Construction at Hong Kong International Airport. (PHOTO: Matt Driskill)

Hong Kong airport shut down, but flights to resume

Hong Kong’s international airport was shut down Monday (12 August) after thousands of protestors descended on the facility’s arrivals hall, but officials said flights would resume Tuesday (13 August).

The protestors have been fighting running battles with Hong Kong police for the past 10 weeks in various parts of the city but decided to strike a blow at the city’s airport, which they believe will prevent police from using the strong-arm tactics that have led to violent confrontations in days past.

The protests are drawing increasing attention from officials in Beijing who are ratcheting their rhetoric and describing the protests as a form of “terrorism”, which leads many to believe that if the protests continue, China will send in troops to quell the unrest. China has been massing a paramilitary force just across the border from Hong Kong, according to media reports.

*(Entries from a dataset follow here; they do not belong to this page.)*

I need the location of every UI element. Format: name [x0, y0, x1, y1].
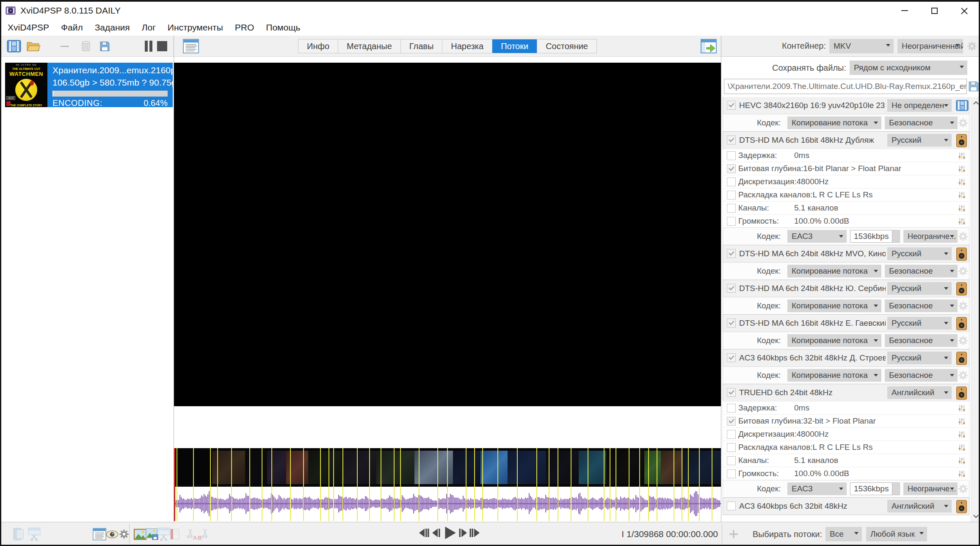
property-checkbox[interactable]	[727, 217, 736, 226]
playhead[interactable]	[174, 448, 175, 521]
menu-item-pro[interactable]: PRO	[229, 19, 260, 36]
step-back-button[interactable]	[431, 527, 441, 539]
output-path-input[interactable]: \Хранители.2009.The.Ultimate.Cut.UHD.Blu…	[724, 79, 967, 94]
sliders-icon[interactable]	[958, 470, 966, 478]
sliders-icon[interactable]	[958, 404, 966, 413]
sliders-icon[interactable]	[958, 443, 966, 452]
open-file-button[interactable]	[25, 39, 41, 54]
menu-item-log[interactable]: Лог	[136, 19, 162, 36]
codec-settings-gear-icon[interactable]	[958, 266, 969, 277]
codec-mode-dropdown[interactable]: Безопасное	[885, 265, 958, 277]
sliders-icon[interactable]	[958, 191, 966, 200]
delete-task-button[interactable]	[78, 39, 94, 54]
codec-dropdown[interactable]: Копирование потока	[787, 369, 881, 382]
property-checkbox[interactable]	[727, 430, 736, 439]
stream-checkbox[interactable]	[727, 101, 736, 110]
menu-item-tasks[interactable]: Задания	[89, 19, 136, 36]
save-path-icon[interactable]	[968, 80, 980, 92]
codec-dropdown[interactable]: EAC3	[787, 230, 847, 243]
save-task-button[interactable]	[97, 39, 113, 54]
sliders-icon[interactable]	[958, 217, 966, 226]
stream-language-dropdown[interactable]: Не определен	[887, 99, 952, 112]
menu-item-file[interactable]: Файл	[55, 19, 89, 36]
bitrate-input[interactable]: 1536kbps	[850, 230, 892, 243]
menu-item-help[interactable]: Помощь	[260, 19, 306, 36]
stream-checkbox[interactable]	[727, 284, 736, 293]
maximize-button[interactable]	[919, 2, 949, 19]
close-button[interactable]	[949, 2, 979, 19]
stop-button[interactable]	[154, 39, 170, 54]
stream-language-dropdown[interactable]: Русский	[887, 317, 952, 330]
codec-dropdown[interactable]: Копирование потока	[787, 265, 881, 277]
codec-dropdown[interactable]: EAC3	[787, 482, 847, 495]
remove-task-button[interactable]	[57, 39, 73, 54]
tab-streams[interactable]: Потоки	[492, 39, 537, 53]
tab-chapters[interactable]: Главы	[400, 39, 442, 53]
codec-mode-dropdown[interactable]: Безопасное	[885, 334, 958, 347]
sliders-icon[interactable]	[958, 165, 966, 173]
bitrate-limit-dropdown[interactable]: Неограниче...	[903, 482, 958, 495]
codec-settings-gear-icon[interactable]	[958, 335, 969, 346]
stream-language-dropdown[interactable]: Русский	[887, 134, 952, 147]
sliders-icon[interactable]	[958, 430, 966, 439]
bitrate-spinner[interactable]	[892, 230, 900, 243]
property-checkbox[interactable]	[727, 191, 736, 200]
task-item-selected[interactable]: 4K ULTRA HD THE ULTIMATE CUT WATCHMEN HD…	[5, 63, 173, 107]
stream-language-dropdown[interactable]: Русский	[887, 352, 952, 364]
tab-metadata[interactable]: Метаданые	[338, 39, 400, 53]
property-checkbox[interactable]	[727, 177, 736, 186]
tab-info[interactable]: Инфо	[298, 39, 338, 53]
codec-mode-dropdown[interactable]: Безопасное	[885, 299, 958, 312]
stream-scope-dropdown[interactable]: Все	[825, 527, 862, 541]
save-location-dropdown[interactable]: Рядом с исходником	[850, 61, 967, 75]
play-button[interactable]	[442, 525, 457, 540]
stream-checkbox[interactable]	[727, 388, 736, 397]
codec-dropdown[interactable]: Копирование потока	[787, 116, 881, 129]
property-checkbox[interactable]	[727, 469, 736, 478]
property-checkbox[interactable]	[727, 443, 736, 452]
codec-settings-gear-icon[interactable]	[958, 117, 969, 128]
bitrate-input[interactable]: 1536kbps	[850, 482, 892, 495]
codec-settings-gear-icon[interactable]	[958, 231, 969, 242]
property-checkbox[interactable]	[727, 456, 736, 465]
minimize-button[interactable]	[890, 2, 919, 19]
container-profile-dropdown[interactable]: Неограниченный	[897, 39, 963, 53]
codec-dropdown[interactable]: Копирование потока	[787, 334, 881, 347]
tab-status[interactable]: Состояние	[537, 39, 596, 53]
sliders-icon[interactable]	[958, 417, 966, 426]
timeline-strip[interactable]	[174, 448, 721, 521]
stream-language-dropdown[interactable]: Английский	[887, 386, 952, 399]
codec-settings-gear-icon[interactable]	[958, 483, 969, 494]
step-forward-button[interactable]	[458, 527, 468, 539]
codec-settings-gear-icon[interactable]	[958, 300, 969, 311]
stream-checkbox[interactable]	[727, 249, 736, 258]
property-checkbox[interactable]	[727, 404, 736, 413]
stream-checkbox[interactable]	[727, 319, 736, 327]
sliders-icon[interactable]	[958, 457, 966, 465]
sliders-icon[interactable]	[958, 152, 966, 160]
stream-checkbox[interactable]	[727, 353, 736, 362]
container-settings-gear-icon[interactable]	[966, 41, 977, 52]
bitrate-limit-dropdown[interactable]: Неограниче...	[903, 230, 958, 243]
stream-language-dropdown[interactable]: Русский	[887, 282, 952, 295]
property-checkbox[interactable]	[727, 417, 736, 426]
codec-mode-dropdown[interactable]: Безопасное	[885, 369, 958, 382]
log-window-icon[interactable]	[92, 526, 107, 543]
property-checkbox[interactable]	[727, 151, 736, 160]
stream-language-dropdown[interactable]: Любой язык	[866, 527, 927, 541]
codec-mode-dropdown[interactable]: Безопасное	[885, 116, 958, 129]
settings-gear-icon[interactable]	[117, 526, 131, 543]
add-video-button[interactable]	[6, 39, 22, 54]
tab-cutting[interactable]: Нарезка	[442, 39, 492, 53]
property-checkbox[interactable]	[727, 164, 736, 173]
stream-language-dropdown[interactable]: Русский	[887, 247, 952, 260]
stream-language-dropdown[interactable]: Английский	[887, 500, 952, 513]
property-checkbox[interactable]	[727, 204, 736, 213]
container-format-dropdown[interactable]: MKV	[829, 39, 894, 53]
sliders-icon[interactable]	[958, 178, 966, 186]
codec-dropdown[interactable]: Копирование потока	[787, 299, 881, 312]
stream-checkbox[interactable]	[727, 136, 736, 144]
add-stream-button[interactable]	[726, 526, 741, 543]
menu-item-tools[interactable]: Инструменты	[162, 19, 229, 36]
menu-item-xvid4psp[interactable]: XviD4PSP	[2, 19, 55, 36]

“The radical demonstrators in Hong Kong have repeatedly attacked police with extremely dangerous tools in recent days, which constitutes a serious violent crime, and now they are descending into terrorism,” said Yang Guang, a spokesman for the Hong Kong and Macao Affairs Office in Beijing. It was the first time the office had portrayed the protests in Hong Kong as “terrorism.”

“We should relentlessly crack down on such violent criminal acts without mercy, and we firmly support Hong Kong police and judicial authorities in bringing the criminals to justice as soon as possible,” Yang said. told reporters from state and Hong Kong media.

The Washington Post reported that Chinese armoured personnel carriers were heading toward the southern city of Shenzhen, which borders Hong Kong, which Chinese media described as “large-scale exercises” by the People’s Armed Police, a paramilitary unit. “The tasks and missions of the Armed Police include participating in dealing with rebellions, riots, serious violent and illegal incidents, terrorist attacks and other social security incidents,” Chinese media reported.

At the airport Monday, all departures had been stopped by late afternoon, affecting tens of thousands of passengers. Hong Kong’s airport authority said flights were fully suspended Monday at about 330pm, affecting tens of thousands of passengers. The authority said it was working on restarting operations from 6am local time on Tuesday morning.